TASK DIRECTIONS »
Search the material below for the string "лицензия" and list each line that holds it.

↓↓↓

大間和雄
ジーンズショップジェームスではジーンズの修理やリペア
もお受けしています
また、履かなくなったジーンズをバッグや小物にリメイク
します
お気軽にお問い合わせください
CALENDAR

↑↑↑
↓↓↓

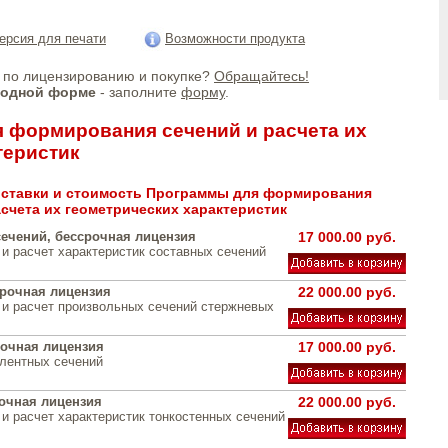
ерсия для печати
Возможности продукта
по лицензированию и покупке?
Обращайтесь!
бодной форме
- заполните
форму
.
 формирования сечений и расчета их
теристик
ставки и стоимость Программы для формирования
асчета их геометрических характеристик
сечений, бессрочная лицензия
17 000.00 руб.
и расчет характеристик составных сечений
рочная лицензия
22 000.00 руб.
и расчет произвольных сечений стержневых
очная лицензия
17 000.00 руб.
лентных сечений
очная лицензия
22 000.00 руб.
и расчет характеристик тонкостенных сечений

↑↑↑
↓↓↓

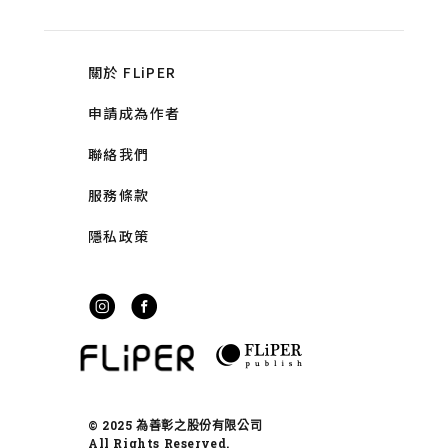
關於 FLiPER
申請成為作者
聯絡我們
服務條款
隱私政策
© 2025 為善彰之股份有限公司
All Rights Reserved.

↑↑↑

SOLUTION FOR THIS TASK »
сечений, бессрочная лицензия
рочная лицензия
очная лицензия
очная лицензия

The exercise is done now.